## Exercise instructions
Leaving out pictures, output exactly the lines below from the one that has "Get a Price/Quote" through the one that has "Strong branding goes beyond just a logo—it", and nothing else.

Records contained in a dataset:
^^^^^^^^

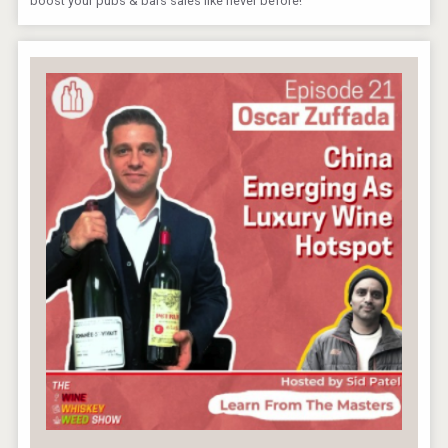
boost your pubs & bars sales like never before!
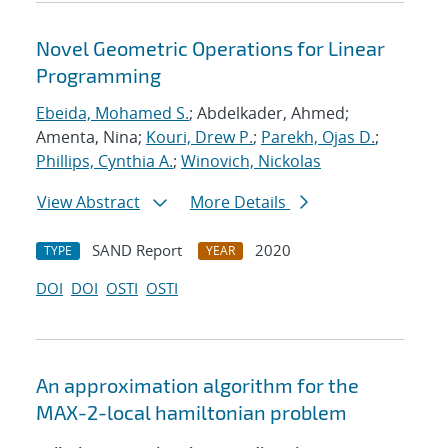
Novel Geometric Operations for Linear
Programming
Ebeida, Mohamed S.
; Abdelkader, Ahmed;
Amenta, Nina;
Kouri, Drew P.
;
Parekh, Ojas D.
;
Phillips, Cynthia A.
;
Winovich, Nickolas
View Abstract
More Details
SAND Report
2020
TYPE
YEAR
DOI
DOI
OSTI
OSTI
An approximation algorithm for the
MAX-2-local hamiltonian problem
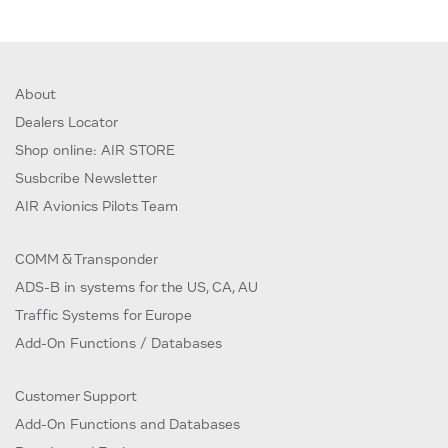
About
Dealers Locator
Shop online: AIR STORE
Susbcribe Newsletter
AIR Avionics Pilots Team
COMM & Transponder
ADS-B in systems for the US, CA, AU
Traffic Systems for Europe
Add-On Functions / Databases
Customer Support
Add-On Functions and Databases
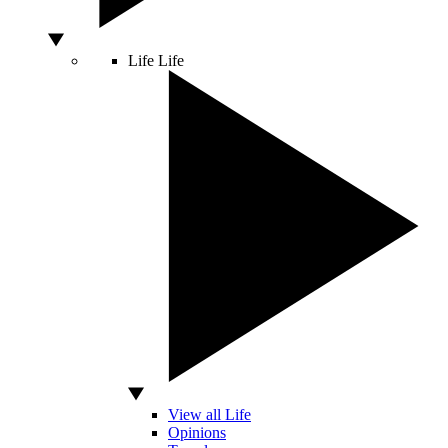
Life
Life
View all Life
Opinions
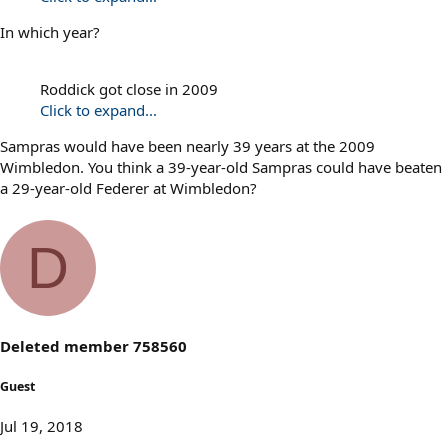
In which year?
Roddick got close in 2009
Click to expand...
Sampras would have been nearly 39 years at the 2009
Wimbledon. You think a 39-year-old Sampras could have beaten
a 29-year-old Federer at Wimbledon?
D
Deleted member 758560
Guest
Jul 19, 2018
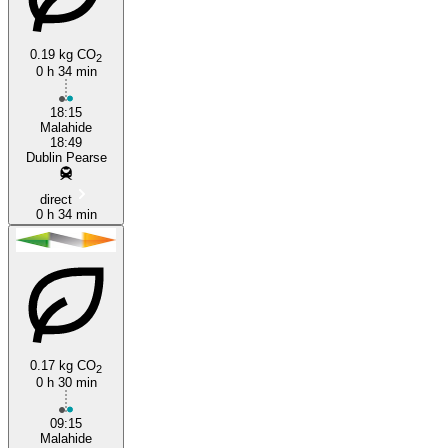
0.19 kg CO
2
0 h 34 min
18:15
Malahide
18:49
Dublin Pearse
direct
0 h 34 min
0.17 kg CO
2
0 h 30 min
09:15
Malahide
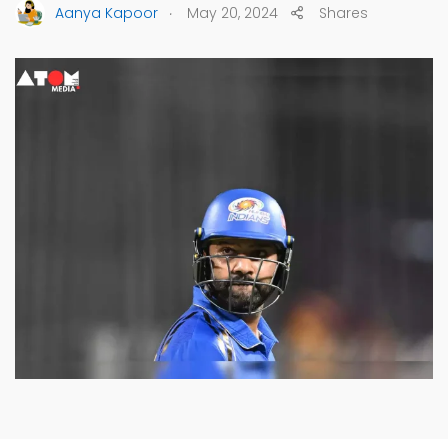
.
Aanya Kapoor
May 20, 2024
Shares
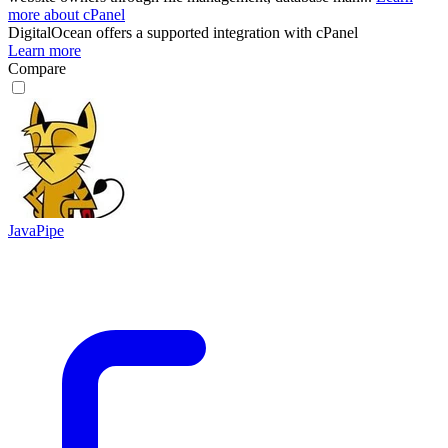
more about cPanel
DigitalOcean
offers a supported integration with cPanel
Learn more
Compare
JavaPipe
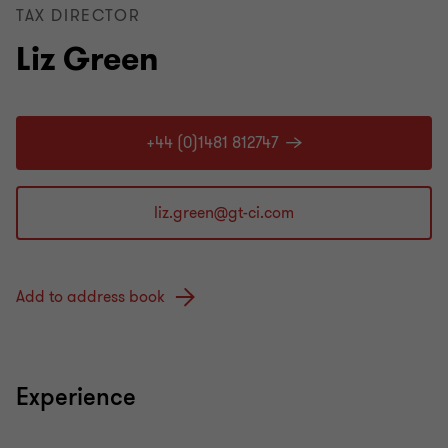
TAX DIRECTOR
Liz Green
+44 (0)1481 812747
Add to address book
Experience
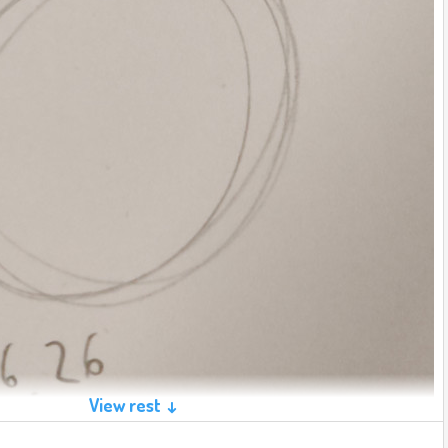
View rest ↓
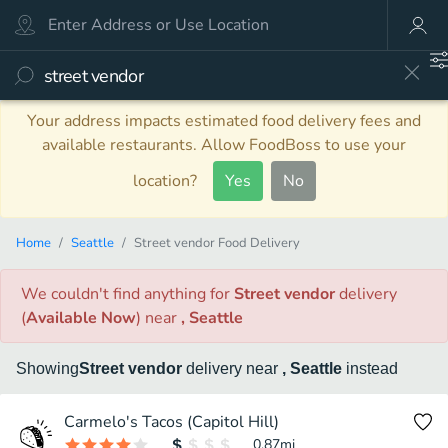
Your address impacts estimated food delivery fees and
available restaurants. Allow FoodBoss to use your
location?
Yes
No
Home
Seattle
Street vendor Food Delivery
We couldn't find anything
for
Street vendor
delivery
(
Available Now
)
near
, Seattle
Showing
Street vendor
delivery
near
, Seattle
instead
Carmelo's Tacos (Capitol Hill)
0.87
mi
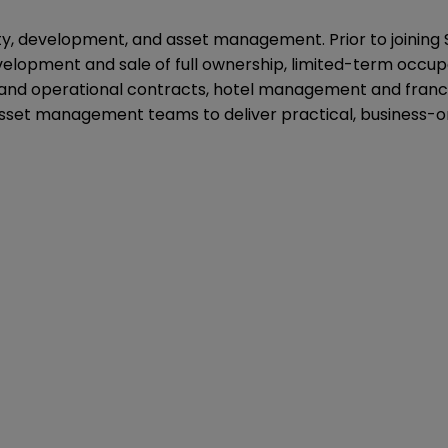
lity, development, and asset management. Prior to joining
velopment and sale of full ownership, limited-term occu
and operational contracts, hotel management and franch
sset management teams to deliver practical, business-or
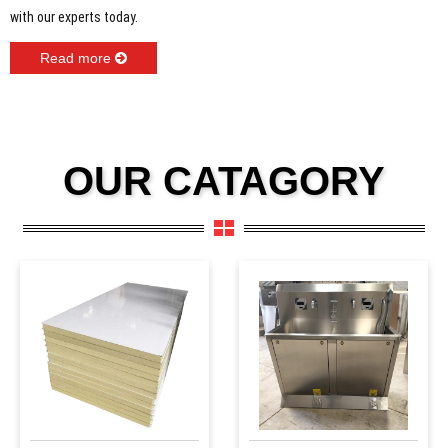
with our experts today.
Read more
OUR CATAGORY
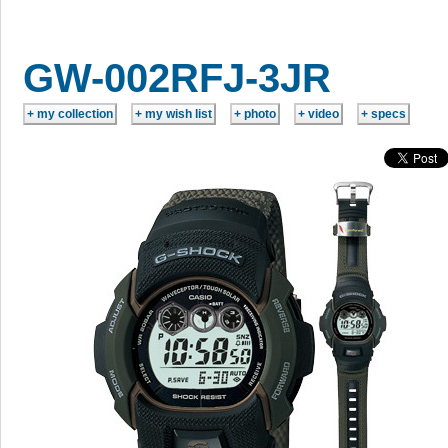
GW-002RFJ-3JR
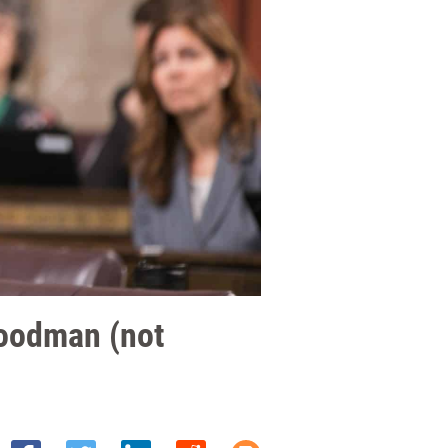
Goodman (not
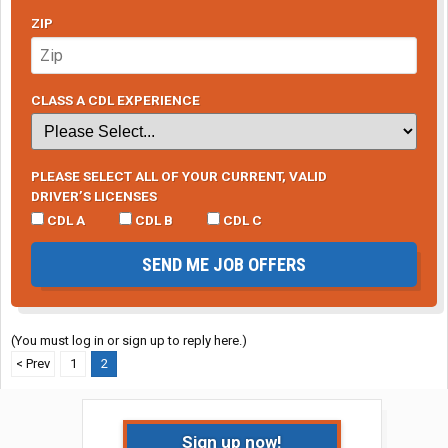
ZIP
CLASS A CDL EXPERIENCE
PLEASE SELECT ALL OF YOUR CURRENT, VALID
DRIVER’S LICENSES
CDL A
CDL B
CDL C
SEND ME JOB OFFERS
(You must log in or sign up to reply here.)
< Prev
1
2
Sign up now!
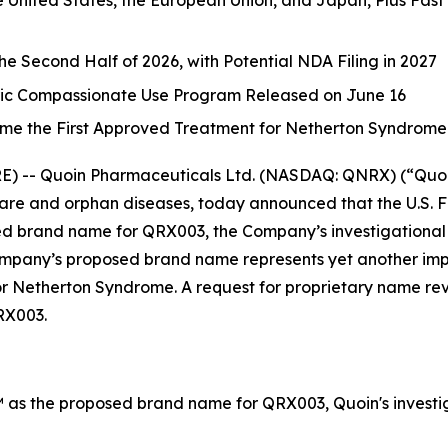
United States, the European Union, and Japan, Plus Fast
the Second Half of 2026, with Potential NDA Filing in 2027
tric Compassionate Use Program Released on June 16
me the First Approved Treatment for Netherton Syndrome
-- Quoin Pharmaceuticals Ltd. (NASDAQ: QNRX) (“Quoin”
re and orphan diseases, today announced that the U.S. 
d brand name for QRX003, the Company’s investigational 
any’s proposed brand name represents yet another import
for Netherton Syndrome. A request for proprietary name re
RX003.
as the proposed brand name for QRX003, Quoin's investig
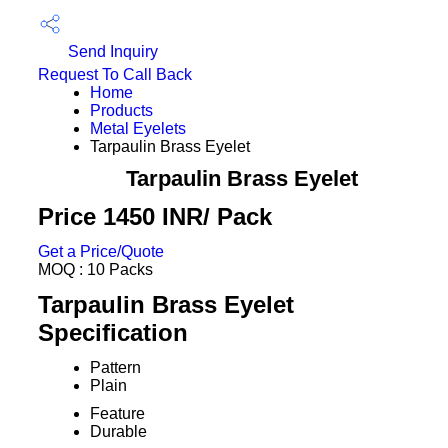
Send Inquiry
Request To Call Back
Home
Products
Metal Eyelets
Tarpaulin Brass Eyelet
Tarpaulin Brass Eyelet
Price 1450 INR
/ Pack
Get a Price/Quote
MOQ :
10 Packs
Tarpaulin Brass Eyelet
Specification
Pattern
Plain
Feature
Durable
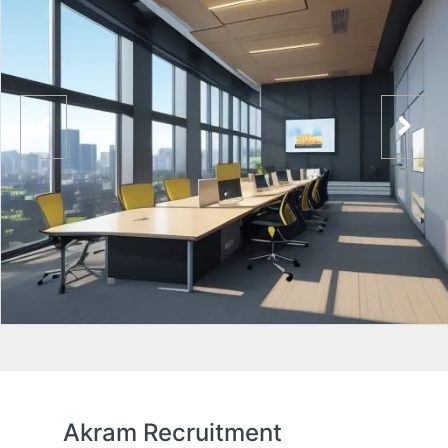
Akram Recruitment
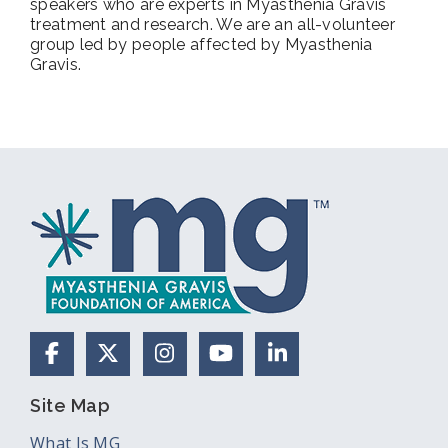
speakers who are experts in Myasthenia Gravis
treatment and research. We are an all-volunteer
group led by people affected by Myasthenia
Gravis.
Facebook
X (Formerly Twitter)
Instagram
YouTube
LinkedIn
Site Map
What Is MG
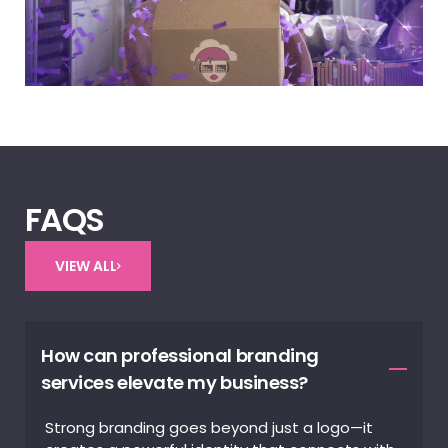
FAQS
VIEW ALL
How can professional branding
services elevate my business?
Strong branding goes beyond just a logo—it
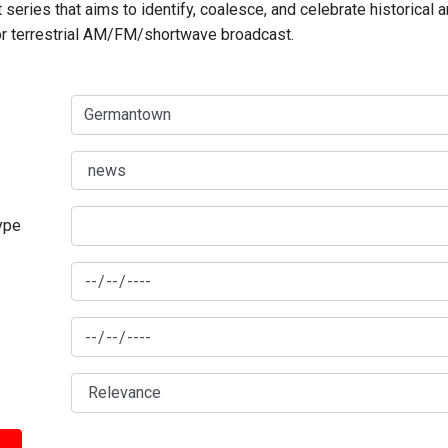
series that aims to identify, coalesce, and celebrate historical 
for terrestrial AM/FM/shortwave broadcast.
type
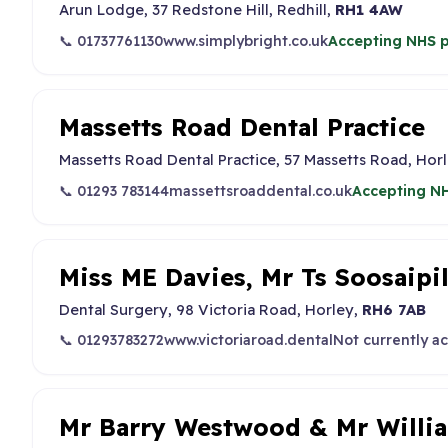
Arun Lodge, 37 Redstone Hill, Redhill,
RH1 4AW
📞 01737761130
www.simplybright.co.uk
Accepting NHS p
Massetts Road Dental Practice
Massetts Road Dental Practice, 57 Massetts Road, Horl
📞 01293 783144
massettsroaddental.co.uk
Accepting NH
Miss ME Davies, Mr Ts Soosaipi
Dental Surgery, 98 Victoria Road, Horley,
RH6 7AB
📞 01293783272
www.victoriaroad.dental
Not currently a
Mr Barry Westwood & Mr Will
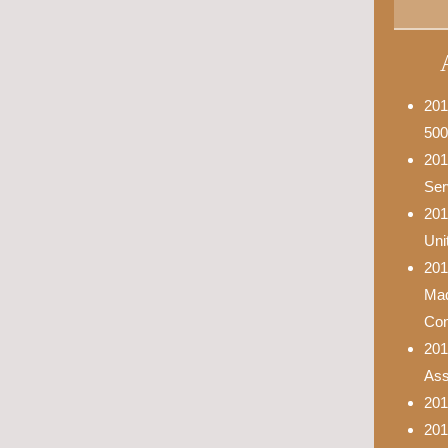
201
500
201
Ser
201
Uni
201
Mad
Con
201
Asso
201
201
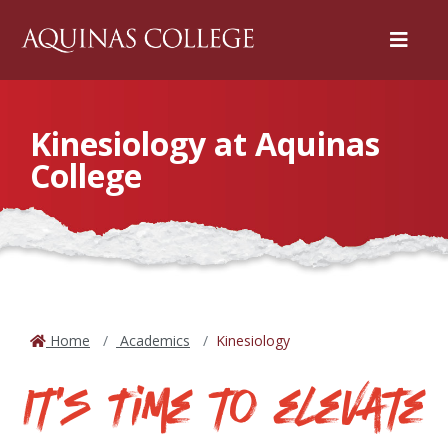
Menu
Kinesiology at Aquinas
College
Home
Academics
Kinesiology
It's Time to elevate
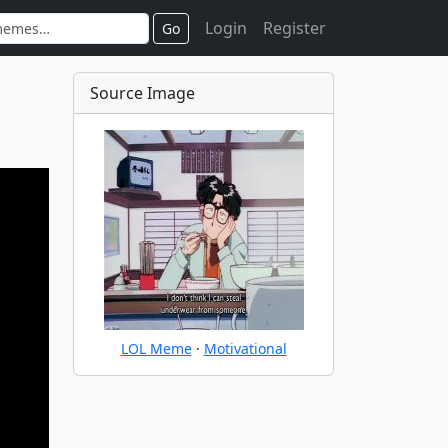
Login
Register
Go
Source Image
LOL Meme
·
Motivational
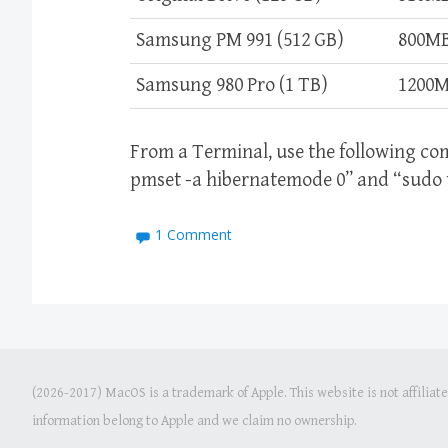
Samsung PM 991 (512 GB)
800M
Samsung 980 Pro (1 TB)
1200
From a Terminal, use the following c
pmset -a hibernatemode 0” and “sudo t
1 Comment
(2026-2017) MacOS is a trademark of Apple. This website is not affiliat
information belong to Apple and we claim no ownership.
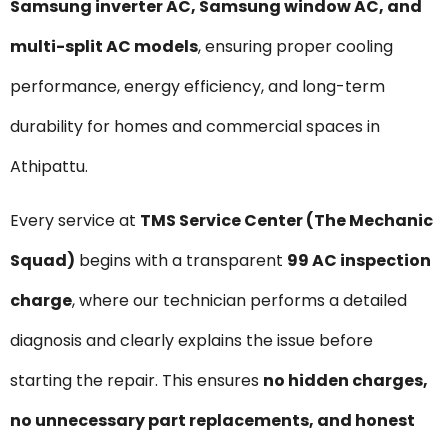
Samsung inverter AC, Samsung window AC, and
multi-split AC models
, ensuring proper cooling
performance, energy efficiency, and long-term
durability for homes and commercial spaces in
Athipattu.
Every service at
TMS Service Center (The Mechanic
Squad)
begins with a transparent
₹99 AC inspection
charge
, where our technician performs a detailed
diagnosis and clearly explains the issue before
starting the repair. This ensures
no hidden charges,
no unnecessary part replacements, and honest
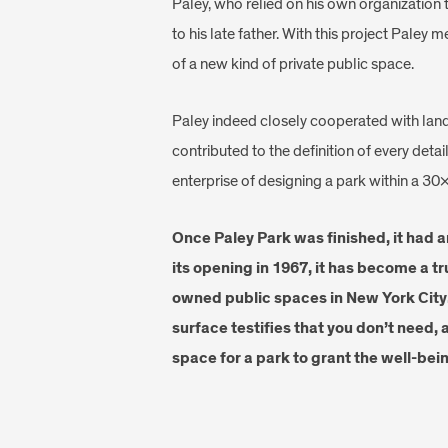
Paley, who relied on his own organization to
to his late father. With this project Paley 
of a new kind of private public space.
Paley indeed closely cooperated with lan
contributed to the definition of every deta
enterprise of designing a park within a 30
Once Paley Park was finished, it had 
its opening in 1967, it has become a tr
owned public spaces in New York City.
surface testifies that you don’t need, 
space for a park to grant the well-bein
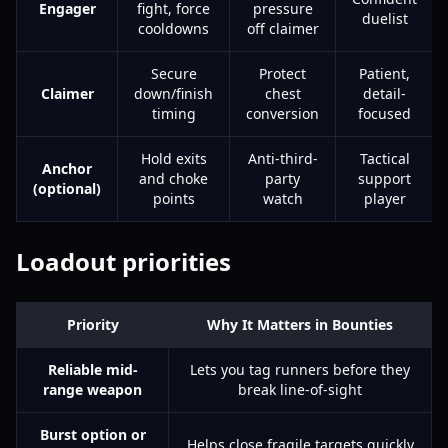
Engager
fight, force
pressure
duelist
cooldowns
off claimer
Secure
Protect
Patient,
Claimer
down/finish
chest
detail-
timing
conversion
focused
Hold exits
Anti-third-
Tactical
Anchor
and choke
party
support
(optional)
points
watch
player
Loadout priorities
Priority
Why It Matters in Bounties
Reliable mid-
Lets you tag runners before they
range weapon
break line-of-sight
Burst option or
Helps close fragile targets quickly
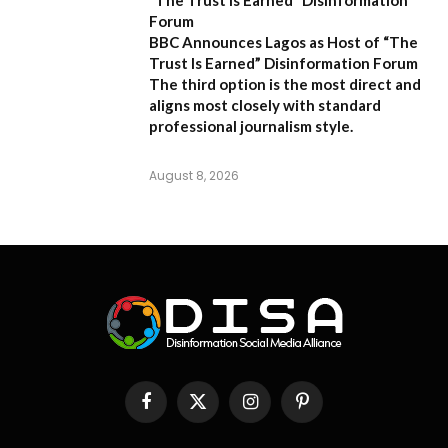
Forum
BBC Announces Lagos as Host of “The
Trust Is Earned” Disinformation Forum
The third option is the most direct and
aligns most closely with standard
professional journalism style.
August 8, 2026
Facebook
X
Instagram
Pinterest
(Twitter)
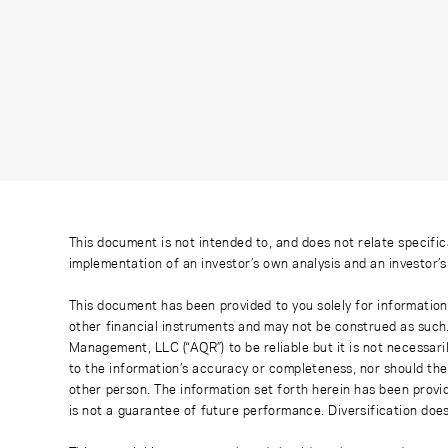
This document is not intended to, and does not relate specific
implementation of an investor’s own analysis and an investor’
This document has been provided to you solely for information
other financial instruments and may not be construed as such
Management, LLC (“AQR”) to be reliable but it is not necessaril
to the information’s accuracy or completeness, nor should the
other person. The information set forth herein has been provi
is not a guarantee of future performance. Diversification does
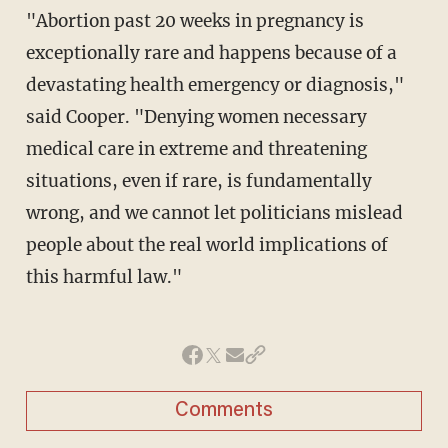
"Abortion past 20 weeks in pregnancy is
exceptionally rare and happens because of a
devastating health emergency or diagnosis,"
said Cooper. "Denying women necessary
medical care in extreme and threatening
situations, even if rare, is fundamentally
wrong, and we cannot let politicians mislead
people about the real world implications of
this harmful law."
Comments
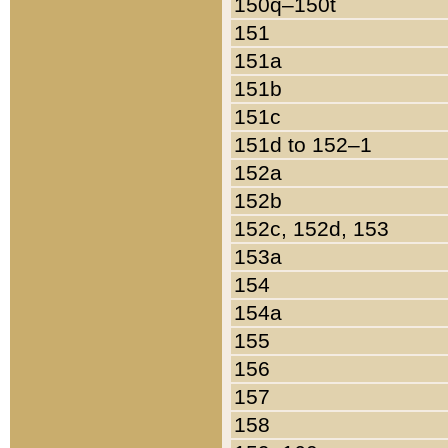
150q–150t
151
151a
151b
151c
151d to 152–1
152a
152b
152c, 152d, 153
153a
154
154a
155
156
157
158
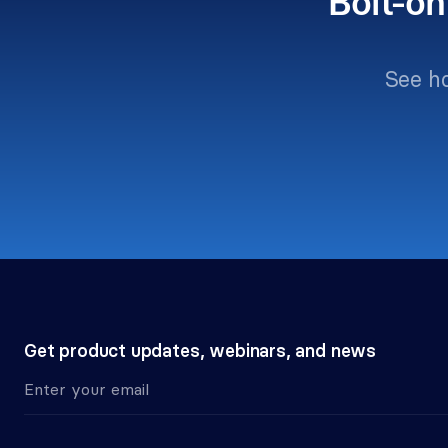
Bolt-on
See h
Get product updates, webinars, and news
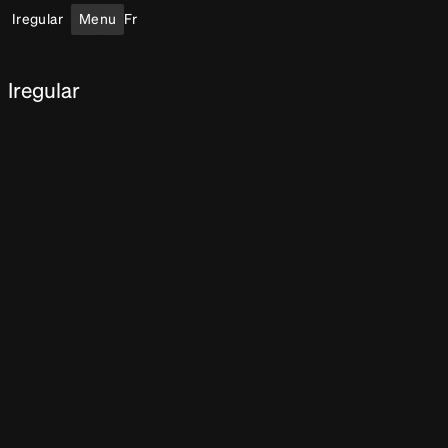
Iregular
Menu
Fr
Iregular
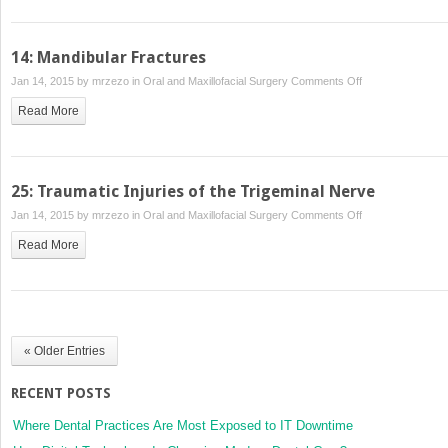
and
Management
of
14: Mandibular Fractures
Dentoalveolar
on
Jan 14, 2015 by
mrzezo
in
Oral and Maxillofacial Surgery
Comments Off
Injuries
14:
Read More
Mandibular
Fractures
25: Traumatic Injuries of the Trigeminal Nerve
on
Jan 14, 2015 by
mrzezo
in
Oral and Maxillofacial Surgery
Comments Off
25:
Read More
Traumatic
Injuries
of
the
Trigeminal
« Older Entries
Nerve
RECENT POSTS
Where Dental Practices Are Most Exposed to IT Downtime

^^^^^^^^

## Answer for the task
Get a Price/Quote
MOQ :
10 Packs
Tarpaulin Brass Eyelet
Specification
Pattern
Plain
Feature
Durable
Akram Recruitment
speakers who are experts in Myasthenia Gravis
treatment and research. We are an all-volunteer
group led by people affected by Myasthenia
Gravis.
Facebook
X (Formerly Twitter)
Instagram
YouTube
LinkedIn
Site Map
What Is MG
FAQS
VIEW ALL
How can professional branding
services elevate my business?
Strong branding goes beyond just a logo—it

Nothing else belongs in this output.